In this example, the circuit batch is formed by a single parametric circuit with many different sets of parameters. To assign a parameter set to a particular GPU, you can use the `qpu_id` keyword in the `cudaq.observe_async()` call. For example, to assign a simulation to GPU with rank 5, you set `qpu_id=5`. 

In [28]:
@hybrid_job(
    device="local:nvidia/nvidia-mqpu",
    instance_config=InstanceConfig(instanceType="ml.p3.8xlarge"),
    include_modules="random_circuits",
    image_uri=image_uri,
)
def parallel_batch_gpu_job(
    n_qubits, n_terms, n_shots, n_gates=100, n_circuits=128, sagemaker_mpi_enabled=True
):
    import cudaq

    # Define target
    cudaq.set_target("nvidia", option="mqpu")
    print("CUDA-Q backend: ", cudaq.get_target())

    # Initialize MPI and view the MPI properties
    cudaq.mpi.initialize()
    num_ranks = cudaq.mpi.num_ranks()
    rank = cudaq.mpi.rank()
    print(f"rank={rank} | MPI is initialized? {cudaq.mpi.is_initialized()}")
    print(f"rank={rank}, num_ranks={num_ranks}")

    # Define parametric circuit and observables
    hamiltonian = cudaq.SpinOperator.random(n_qubits, n_terms)
    get_parametric_random_circuit = parametric_random_circuit_generator_factory()
    parametric_circuit, n_params = get_parametric_random_circuit(n_qubits, n_gates)

    # Run parallel execution
    num_gpus = int(num_ranks)
    asyncresults = []
    for i in range(n_circuits):
        qpu_id = i % num_gpus
        params = np.random.uniform(0, np.pi, size=n_params)
        asyncresults.append(
            cudaq.observe_async(
                parametric_circuit,
                hamiltonian,
                params,
                shots_count=n_shots,
                qpu_id=qpu_id,
            )
        )

    t0 = time.time()
    _ = [res.get() for res in asyncresults]
    t1 = time.time()

    # End the MPI interface
    cudaq.mpi.finalize()

    if rank == 0:
        return t1 - t0

Skipping python version validation, make sure versions match between local environment and container.


When the `parallel_multi_gpu_job` function is called, it creates a job that distributes the simulation of the circuit batch.

In [None]:
n_qubits = 15
n_gates = 100
n_terms = 20
n_shots = 500
n_circuits = 128

parallel_batch_job = parallel_batch_gpu_job(
    n_qubits,
    n_terms,
    n_shots,
    n_gates,
    n_circuits,
)
print("Job ARN: ", parallel_batch_job.arn)

Currently, `observe_async()` only supports distribution over GPUs on the same node, so the `qpu_id` needs to be consistent with the number of GPUs of a single instance used in the job.

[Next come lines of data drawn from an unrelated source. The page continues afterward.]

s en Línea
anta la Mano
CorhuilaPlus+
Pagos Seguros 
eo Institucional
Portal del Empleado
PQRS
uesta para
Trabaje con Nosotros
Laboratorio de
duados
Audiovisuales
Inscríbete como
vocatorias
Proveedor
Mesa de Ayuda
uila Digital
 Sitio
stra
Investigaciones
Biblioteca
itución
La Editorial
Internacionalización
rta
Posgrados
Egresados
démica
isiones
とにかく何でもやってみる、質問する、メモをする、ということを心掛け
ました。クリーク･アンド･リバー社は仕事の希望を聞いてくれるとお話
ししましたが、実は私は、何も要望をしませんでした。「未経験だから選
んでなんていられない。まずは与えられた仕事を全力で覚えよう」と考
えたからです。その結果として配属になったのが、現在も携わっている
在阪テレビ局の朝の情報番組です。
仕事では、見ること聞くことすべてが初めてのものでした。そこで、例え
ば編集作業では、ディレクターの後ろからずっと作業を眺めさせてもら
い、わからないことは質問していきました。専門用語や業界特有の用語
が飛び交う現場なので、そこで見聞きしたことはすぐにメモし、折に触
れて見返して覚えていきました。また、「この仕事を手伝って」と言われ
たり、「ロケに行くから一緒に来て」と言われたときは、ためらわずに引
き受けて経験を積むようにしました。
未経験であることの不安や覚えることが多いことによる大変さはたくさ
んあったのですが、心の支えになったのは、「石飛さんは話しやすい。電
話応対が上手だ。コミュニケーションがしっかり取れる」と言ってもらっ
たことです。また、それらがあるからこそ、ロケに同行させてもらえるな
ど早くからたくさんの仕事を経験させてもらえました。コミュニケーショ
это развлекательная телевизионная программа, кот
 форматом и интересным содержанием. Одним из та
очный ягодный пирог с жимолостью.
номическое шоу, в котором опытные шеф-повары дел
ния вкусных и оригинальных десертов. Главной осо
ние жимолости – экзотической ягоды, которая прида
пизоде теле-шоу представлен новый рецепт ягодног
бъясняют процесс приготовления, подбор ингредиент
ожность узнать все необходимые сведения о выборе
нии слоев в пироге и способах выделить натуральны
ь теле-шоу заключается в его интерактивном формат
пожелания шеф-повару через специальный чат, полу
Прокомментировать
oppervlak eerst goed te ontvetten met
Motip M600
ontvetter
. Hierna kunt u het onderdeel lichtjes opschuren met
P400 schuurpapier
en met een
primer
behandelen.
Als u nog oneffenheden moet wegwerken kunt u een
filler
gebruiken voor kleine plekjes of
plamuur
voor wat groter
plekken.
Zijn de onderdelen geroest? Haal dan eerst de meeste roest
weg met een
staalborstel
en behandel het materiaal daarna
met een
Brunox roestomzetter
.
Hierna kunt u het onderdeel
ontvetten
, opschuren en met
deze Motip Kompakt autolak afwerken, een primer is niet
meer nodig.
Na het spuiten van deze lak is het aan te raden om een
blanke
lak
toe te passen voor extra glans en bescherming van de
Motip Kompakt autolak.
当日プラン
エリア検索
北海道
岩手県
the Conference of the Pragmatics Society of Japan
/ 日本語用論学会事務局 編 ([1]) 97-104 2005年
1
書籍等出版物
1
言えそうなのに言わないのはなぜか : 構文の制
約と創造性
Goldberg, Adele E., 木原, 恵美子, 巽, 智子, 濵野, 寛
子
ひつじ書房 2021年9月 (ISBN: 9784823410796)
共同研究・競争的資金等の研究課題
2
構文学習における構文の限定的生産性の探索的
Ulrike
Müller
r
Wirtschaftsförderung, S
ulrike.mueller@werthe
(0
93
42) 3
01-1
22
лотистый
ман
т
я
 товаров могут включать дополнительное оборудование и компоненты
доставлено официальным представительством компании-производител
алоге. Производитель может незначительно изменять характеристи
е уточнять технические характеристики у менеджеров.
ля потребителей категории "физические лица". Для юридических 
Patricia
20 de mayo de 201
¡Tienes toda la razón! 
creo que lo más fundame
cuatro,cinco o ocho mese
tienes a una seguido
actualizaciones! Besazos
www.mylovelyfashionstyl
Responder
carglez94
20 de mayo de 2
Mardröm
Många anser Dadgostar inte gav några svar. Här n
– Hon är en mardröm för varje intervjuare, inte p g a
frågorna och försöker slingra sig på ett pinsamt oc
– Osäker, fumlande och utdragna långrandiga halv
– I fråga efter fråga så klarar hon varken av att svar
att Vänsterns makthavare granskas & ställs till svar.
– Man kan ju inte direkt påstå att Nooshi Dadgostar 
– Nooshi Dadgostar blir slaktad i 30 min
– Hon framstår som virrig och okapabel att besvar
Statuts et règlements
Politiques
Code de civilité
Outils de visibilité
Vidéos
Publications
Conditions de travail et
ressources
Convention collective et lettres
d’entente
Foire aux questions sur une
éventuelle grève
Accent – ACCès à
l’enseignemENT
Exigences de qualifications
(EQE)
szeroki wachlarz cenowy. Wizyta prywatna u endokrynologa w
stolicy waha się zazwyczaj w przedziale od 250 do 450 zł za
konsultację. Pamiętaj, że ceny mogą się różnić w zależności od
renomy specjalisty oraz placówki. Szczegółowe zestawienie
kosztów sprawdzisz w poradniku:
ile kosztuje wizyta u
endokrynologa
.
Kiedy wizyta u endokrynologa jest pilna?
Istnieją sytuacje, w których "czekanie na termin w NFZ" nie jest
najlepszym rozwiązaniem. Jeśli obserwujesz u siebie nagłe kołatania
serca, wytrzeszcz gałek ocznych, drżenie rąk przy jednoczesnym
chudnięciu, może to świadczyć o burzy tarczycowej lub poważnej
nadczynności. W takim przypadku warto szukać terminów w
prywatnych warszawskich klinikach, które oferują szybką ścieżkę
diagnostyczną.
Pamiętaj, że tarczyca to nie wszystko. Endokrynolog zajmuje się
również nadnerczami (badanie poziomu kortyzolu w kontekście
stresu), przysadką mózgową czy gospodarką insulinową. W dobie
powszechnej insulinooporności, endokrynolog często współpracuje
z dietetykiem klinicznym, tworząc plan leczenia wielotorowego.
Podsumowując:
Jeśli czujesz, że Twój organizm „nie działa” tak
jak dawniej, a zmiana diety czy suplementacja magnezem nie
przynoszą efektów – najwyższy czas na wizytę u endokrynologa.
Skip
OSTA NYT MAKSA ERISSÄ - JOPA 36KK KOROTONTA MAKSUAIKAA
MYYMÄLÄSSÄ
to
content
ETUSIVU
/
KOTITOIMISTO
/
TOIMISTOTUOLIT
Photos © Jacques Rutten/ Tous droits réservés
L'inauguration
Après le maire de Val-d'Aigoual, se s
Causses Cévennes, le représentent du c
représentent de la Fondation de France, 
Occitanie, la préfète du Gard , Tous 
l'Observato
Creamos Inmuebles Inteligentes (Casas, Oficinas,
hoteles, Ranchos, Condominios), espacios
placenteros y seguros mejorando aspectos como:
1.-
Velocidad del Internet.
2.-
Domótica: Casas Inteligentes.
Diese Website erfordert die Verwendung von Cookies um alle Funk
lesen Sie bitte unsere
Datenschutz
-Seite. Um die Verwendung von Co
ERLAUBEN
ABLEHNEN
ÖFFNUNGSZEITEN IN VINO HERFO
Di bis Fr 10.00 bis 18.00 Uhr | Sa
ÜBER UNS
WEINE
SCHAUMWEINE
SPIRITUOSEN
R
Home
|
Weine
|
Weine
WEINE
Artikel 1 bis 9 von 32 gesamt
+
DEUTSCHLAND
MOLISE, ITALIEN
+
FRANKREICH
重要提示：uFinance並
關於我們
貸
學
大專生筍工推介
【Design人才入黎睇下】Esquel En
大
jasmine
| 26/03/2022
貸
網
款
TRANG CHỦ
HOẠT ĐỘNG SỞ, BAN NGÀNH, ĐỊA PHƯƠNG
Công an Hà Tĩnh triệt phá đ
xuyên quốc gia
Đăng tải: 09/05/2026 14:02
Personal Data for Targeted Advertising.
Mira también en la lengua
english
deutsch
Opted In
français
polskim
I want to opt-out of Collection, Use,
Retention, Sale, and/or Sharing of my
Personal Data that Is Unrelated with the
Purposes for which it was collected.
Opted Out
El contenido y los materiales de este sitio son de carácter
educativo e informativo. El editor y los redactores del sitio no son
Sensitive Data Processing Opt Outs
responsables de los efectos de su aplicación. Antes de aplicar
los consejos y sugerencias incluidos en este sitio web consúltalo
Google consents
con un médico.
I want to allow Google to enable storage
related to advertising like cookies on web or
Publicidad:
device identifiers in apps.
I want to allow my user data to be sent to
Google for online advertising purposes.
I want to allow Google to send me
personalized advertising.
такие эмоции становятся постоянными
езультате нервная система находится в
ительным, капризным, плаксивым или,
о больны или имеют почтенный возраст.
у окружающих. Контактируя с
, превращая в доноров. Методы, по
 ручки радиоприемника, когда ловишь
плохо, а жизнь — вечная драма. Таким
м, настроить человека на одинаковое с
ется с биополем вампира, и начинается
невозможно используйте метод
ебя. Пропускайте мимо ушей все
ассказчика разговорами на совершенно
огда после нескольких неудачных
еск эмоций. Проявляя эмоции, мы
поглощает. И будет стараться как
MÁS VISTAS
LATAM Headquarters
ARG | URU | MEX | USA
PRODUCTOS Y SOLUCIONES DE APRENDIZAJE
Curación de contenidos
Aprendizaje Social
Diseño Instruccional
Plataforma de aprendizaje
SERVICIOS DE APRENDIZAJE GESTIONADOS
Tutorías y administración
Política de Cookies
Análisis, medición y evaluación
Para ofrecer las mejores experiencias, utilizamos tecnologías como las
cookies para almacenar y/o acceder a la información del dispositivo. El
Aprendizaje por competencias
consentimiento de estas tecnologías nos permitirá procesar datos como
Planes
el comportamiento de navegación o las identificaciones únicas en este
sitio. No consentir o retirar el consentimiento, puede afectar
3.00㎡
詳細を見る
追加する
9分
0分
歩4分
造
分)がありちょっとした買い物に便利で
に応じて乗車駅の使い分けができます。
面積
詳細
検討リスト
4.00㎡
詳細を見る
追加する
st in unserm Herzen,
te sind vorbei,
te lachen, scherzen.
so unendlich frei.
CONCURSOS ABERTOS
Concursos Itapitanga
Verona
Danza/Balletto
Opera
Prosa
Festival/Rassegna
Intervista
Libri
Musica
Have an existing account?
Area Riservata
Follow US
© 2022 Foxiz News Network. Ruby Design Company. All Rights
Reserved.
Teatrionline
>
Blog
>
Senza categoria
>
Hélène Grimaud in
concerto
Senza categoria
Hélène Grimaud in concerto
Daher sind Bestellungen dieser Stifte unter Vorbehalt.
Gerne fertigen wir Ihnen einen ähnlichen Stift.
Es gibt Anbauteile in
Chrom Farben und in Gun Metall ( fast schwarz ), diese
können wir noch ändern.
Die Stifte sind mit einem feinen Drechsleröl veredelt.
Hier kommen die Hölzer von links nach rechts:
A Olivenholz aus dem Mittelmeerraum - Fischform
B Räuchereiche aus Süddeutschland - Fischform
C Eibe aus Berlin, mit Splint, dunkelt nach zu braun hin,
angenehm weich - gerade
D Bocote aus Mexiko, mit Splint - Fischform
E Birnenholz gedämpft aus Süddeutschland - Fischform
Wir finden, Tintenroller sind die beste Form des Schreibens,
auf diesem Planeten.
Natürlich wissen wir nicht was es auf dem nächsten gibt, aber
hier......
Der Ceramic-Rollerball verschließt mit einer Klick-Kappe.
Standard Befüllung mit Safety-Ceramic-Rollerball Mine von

However, if you wish to distribute the circuit batch over multiple nodes, you can manually assign different circuit batches to different nodes with the following MPI logic:
```
ngpu_per_node = ... # number of gpus per node
circuit_batch_0 = ... # circuit batch for node 0
circuit_batch_1 = ... # circuit batch for node 1

if cudaq.mpi.rank()//ngpu_per_node==0:
    for circuit in circuit_batch_0:
        cudaq.observe_async(circuit, hamiltonian, shots_count=n_shots, qpu_id=qpu_id)
if cudaq.mpi.rank()//ngpu_per_node==1:
    for circuit in circuit_batch_1:
        cudaq.observe_async(circuit, hamiltonian, shots_count=n_shots, qpu_id=qpu_id)
    
```

## Summary
This notebook shows you how to parallelize the simulation of a state vector and the simulation of multiple circuits across GPUs. If you have workloads with a large qubit count or a large number of circuits to evaluate, you can use parallelization to speedup the simulation of your workloads.